The authors conclude that ethnicity does have significant impacts on resulting scientific works and publications. They hypothesize that different ethnicities might be associated with different innate differences that would complement each other in a collaborative setting. An alternative hypothesis is that collaboration between ethnic groups might act as a selective pressure: there might be difficulties unique to cross-ethnic groups (ie. linguistic, cultural) which could drive forward only those groups that are successful in overcoming these hurdles. These findings are interesting but are purely descriptive and correlation-based with mechanistic details still elusive. Here, the network effects on scientific output is limited to 1-degree but this does help promote additional endeavors to incorporate larger social networks for similar-type analyses.

Strengths of study:

Study motivation:
The overarching motivation for this study is understand what makes a successful scientific group. This is comparable for many to understanding what makes a successful athletic team, business, etc. This in-itself is a worthwhile goal.

Strength in numbers:
The studies uses data from 2.5 million publications spanning over two decades across multiple disciplines. This is definitely a big data project where significant results are most likely reliable.

Implications of the workplace:
This work also supports ethnic diversity in the work-place. If the key findings are correct and can be extrapolated outside of science, then ethnic diversity should positively correlate with work-place productivity and group success.

However, this would be heavily dependent on the precise definition of success and whether all or most group members have the same definition. In science, there is a saying: "Publish or perish". Meaning, either publish or you risk losing your funding. Most would agree that the higher the impact of the publications, the lower the chance of losing it. Here, it would seem plausible that most scientists see publication as one measure of success.

Drawbacks of study:

As this is a descriptive study with a dearth of reliable mechanistic explanations, I would not put "all my eggs in one basket" here.

Definitions:
Using surnames to predict ethnicities can be quite misleading, especially in the US (land of the immigrants). It does seem reasonable that the majority of surname-ethnicity predictions can be right, but there should still be a significant amount of incorrect predictions due to mixed ethnicity, marriage surnames, adoptive surnames, etc. In addition, there are a multitude of covariates that would be incredibly difficult to tease out in a large data-set as this. For example: family history, education history, experience in the discipline, study topic within each desipline, etc. It would be very interesting if a principle component analysis (PCA) would reveal ethnic diversity has a driving factor even in light of all other possible factors accounted for.
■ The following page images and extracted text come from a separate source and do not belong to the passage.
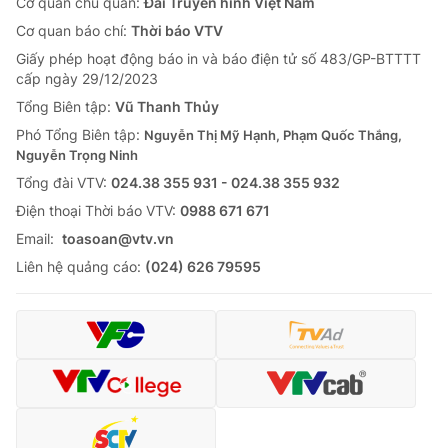
Cơ quan chủ quản:
Đài Truyền hình Việt Nam
Cơ quan báo chí:
Thời báo VTV
Giấy phép hoạt động báo in và báo điện tử số 483/GP-BTTTT
cấp ngày 29/12/2023
Tổng Biên tập:
Vũ Thanh Thủy
Phó Tổng Biên tập:
Nguyễn Thị Mỹ Hạnh, Phạm Quốc Thắng,
Nguyễn Trọng Ninh
Tổng đài VTV:
024.38 355 931 - 024.38 355 932
Ðiện thoại Thời báo VTV:
0988 671 671
Email:
toasoan@vtv.vn
Liên hệ quảng cáo:
(024) 626 79595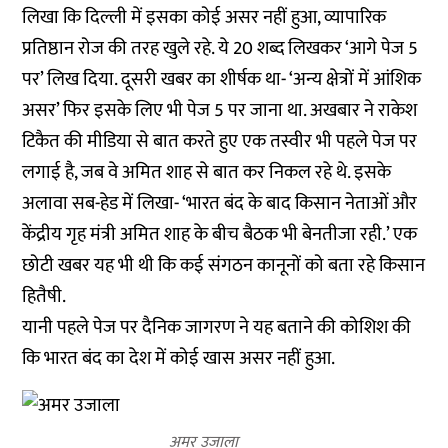
लिखा कि दिल्ली में इसका कोई असर नहीं हुआ, व्यापारिक
प्रतिष्ठान रोज की तरह खुले रहे. ये 20 शब्द लिखकर ‘आगे पेज 5
पर’ लिख दिया. दूसरी खबर का शीर्षक था- ‘अन्य क्षेत्रों में आंशिक
असर’ फिर इसके लिए भी पेज 5 पर जाना था. अखबार ने राकेश
टिकैत की मीडिया से बात करते हुए एक तस्वीर भी पहले पेज पर
लगाई है, जब वे अमित शाह से बात कर निकल रहे थे. इसके
अलावा सब-हेड में लिखा- ‘भारत बंद के बाद किसान नेताओं और
केंद्रीय गृह मंत्री अमित शाह के बीच बैठक भी बेनतीजा रही.’ एक
छोटी खबर यह भी थी कि कई संगठन कानूनों को बता रहे किसान
हितैषी.
यानी पहले पेज पर दैनिक जागरण ने यह बताने की कोशिश की
कि भारत बंद का देश में कोई खास असर नहीं हुआ.
अमर उजाला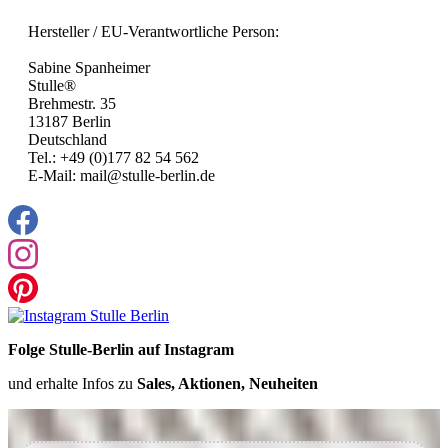
Hersteller / EU-Verantwortliche Person:
Sabine Spanheimer
Stulle®
Brehmestr. 35
13187 Berlin
Deutschland
Tel.: +49 (0)177 82 54 562
E-Mail: mail@stulle-berlin.de
Folge Stulle-Berlin auf Instagram
und erhalte Infos zu
Sales, Aktionen, Neuheiten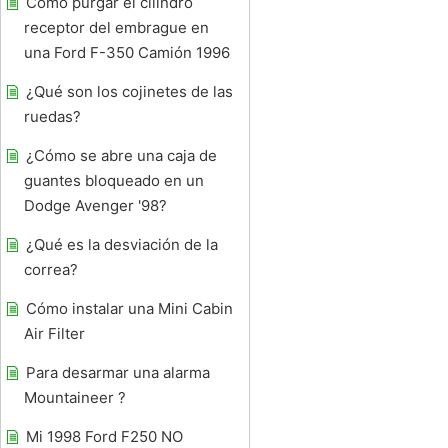
Cómo purgar el cilindro
receptor del embrague en
una Ford F-350 Camión 1996
¿Qué son los cojinetes de las
ruedas?
¿Cómo se abre una caja de
guantes bloqueado en un
Dodge Avenger '98?
¿Qué es la desviación de la
correa?
Cómo instalar una Mini Cabin
Air Filter
Para desarmar una alarma
Mountaineer ?
Mi 1998 Ford F250 NO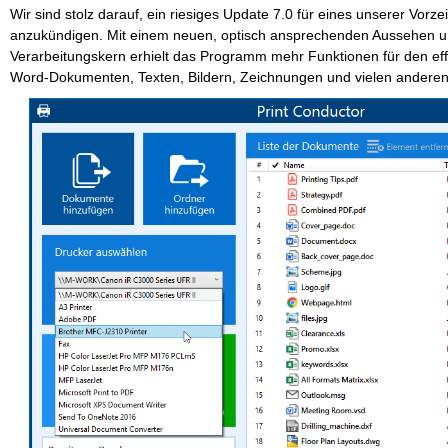
Wir sind stolz darauf, ein riesiges Update 7.0 für eines unserer Vorz
anzukündigen. Mit einem neuen, optisch ansprechenden Aussehen u
Verarbeitungskern erhielt das Programm mehr Funktionen für den ef
Word-Dokumenten, Texten, Bildern, Zeichnungen und vielen anderen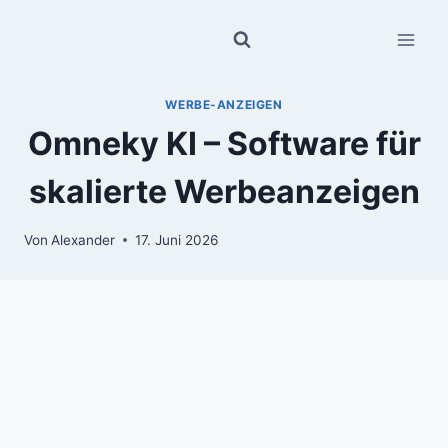
Zum
Inhalt
springen
WERBE-ANZEIGEN
Omneky KI – Software für
skalierte Werbeanzeigen
Von
Alexander
17. Juni 2026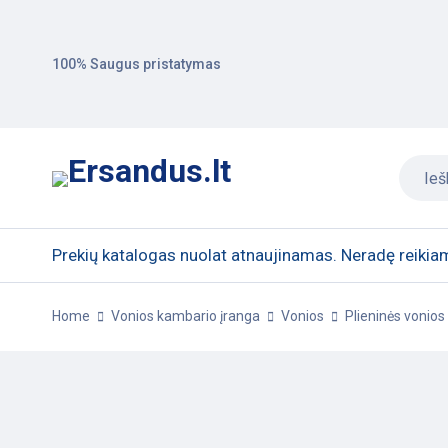
100% Saugus pristatymas
Prekių katalogas nuolat atnaujinamas. Neradę reikiam
Home
Vonios kambario įranga
Vonios
Plieninės vonios
-5%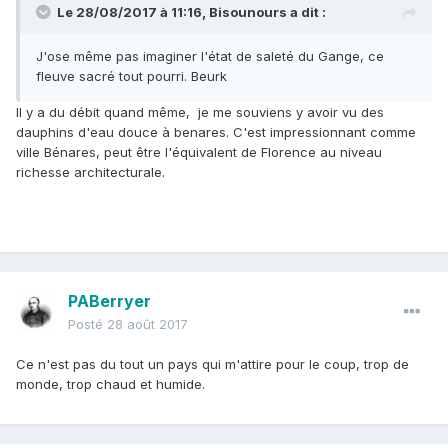
Le 28/08/2017 à 11:16,
Bisounours
a dit :
J'ose même pas imaginer l'état de saleté du Gange, ce
fleuve sacré tout pourri. Beurk
Il y a du débit quand même, je me souviens y avoir vu des
dauphins d'eau douce à benares. C'est impressionnant comme
ville Bénares, peut être l'équivalent de Florence au niveau
richesse architecturale.
PABerryer
Posté
28 août 2017
Ce n'est pas du tout un pays qui m'attire pour le coup, trop de
monde, trop chaud et humide.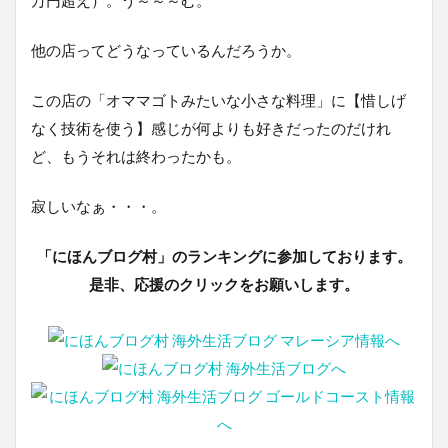
万円超え）。う～～～む。
他の店ってどうなっているんだろうか。
この店の「オママゴトみたいな小さな料理」に【惜しげ
なく技術を使う】感じが何よりも好きだったのだけれ
ど、もうそれは終わったかも。
寂しいなぁ・・・。
「にほんブログ村」のランキングに参加しております。
是非、応援のクリックをお願いします。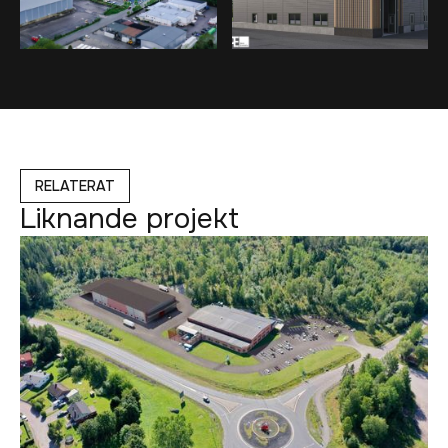
RELATERAT
Liknande projekt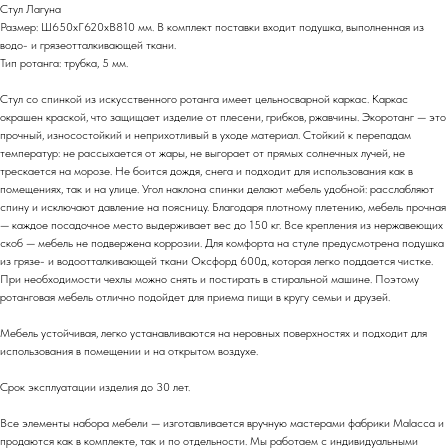
Стул Лагуна
Размер: Ш650хГ620хВ810 мм. В комплект поставки входит подушка, выполненная из
водо- и грязеотталкивающей ткани.
Тип ротанга: трубка, 5 мм.
Стул со спинкой из искусственного ротанга имеет цельносварной каркас. Каркас
окрашен краской, что защищает изделие от плесени, грибков, ржавчины. Экоротанг — это
прочный, износостойкий и неприхотливый в уходе материал. Стойкий к перепадам
температур: не рассыхается от жары, не выгорает от прямых солнечных лучей, не
трескается на морозе. Не боится дождя, снега и подходит для использования как в
помещениях, так и на улице. Угол наклона спинки делают мебель удобной: расслабляют
спину и исключают давление на поясницу. Благодаря плотному плетению, мебель прочная
— каждое посадочное место выдерживает вес до 150 кг. Все крепления из нержавеющих
скоб — мебель не подвержена коррозии. Для комфорта на стуле предусмотрена подушка
из грязе- и водоотталкивающей ткани Оксфорд 600д, которая легко поддается чистке.
При необходимости чехлы можно снять и постирать в стиральной машине. Поэтому
ротанговая мебель отлично подойдет для приема пищи в кругу семьи и друзей.
Мебель устойчивая, легко устанавливаются на неровных поверхностях и подходит для
использования в помещении и на открытом воздухе.
Срок эксплуатации изделия до 30 лет.
Все элементы набора мебели — изготавливается вручную мастерами фабрики Malacca и
продаются как в комплекте, так и по отдельности. Мы работаем с индивидуальными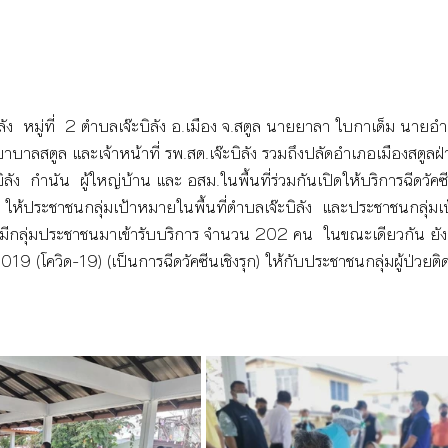
บิลัง  หมู่ที่  2 ตำบลเจ๊ะบิลัง อ.เมือง จ.สตูล นายยาลา ใบกาเด็ม นายอ
าลสตูล และเจ้าหน้าที่ รพ.สต.เจ๊ะบิลัง รวมถึงปลัดอำเภอเมืองสตูลฝ่
ง  กำนัน  ผู้ใหญ่บ้าน และ อสม.ในพื้นที่ร่วมกันเปิดให้บริการฉีดวัคซีน
 ให้ประชาชนกลุ่มเป้าหมายในพื้นที่ตำบลเจ๊ะบิลัง  และประชาชนกลุ่
มีกลุ่มประชาชนมาเข้ารับบริการ จำนวน 202 คน  ในขณะเดียวกัน ยังบ
019 (โควิด-19) (เป็นการฉีดวัคซีนเชิงรุก) ให้กับประชาชนกลุ่มผู้ป่วยติด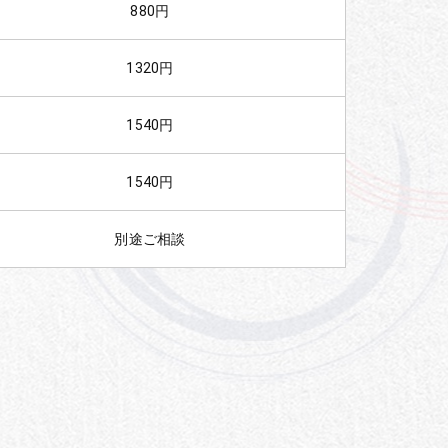
880円
1320円
1540円
1540円
別途ご相談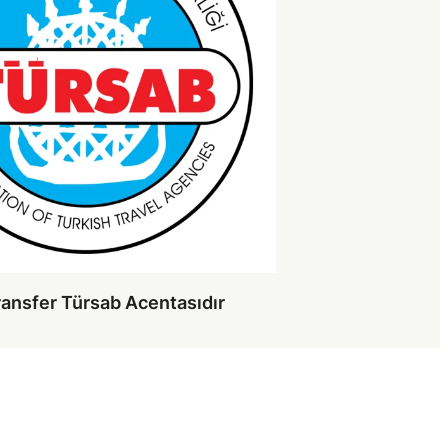
ransfer Türsab Acentasıdır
Weight distribution within the author social network:
It appears that each author on a paper is treated with equivalent weights. If this is truly the case, this might also obfuscate the study findings. Collaborations are driven largely by the corresponding authors (ie. the project supervisors). Therefore, it might be the case that papers with 1 corresponding author might be more likely to contain low diversity groups (basically restricted to their local lab group). However, papers with multiple corresponding authors would have contributions across multiple labs, possibly across institutes. An important (largely unspoken) criteria in selection of publications by journals is diversity of corresponding authors. If you are to publish with 1 or more renown experts within the field, you would be more likely to have a higher impact paper. In this paradigm, publication success might be driven predominately by who the corresponding authors are.

Overall:
I think this work is interesting in its own right, however it leaves the door open for many questions. But then again, that is the nature of research.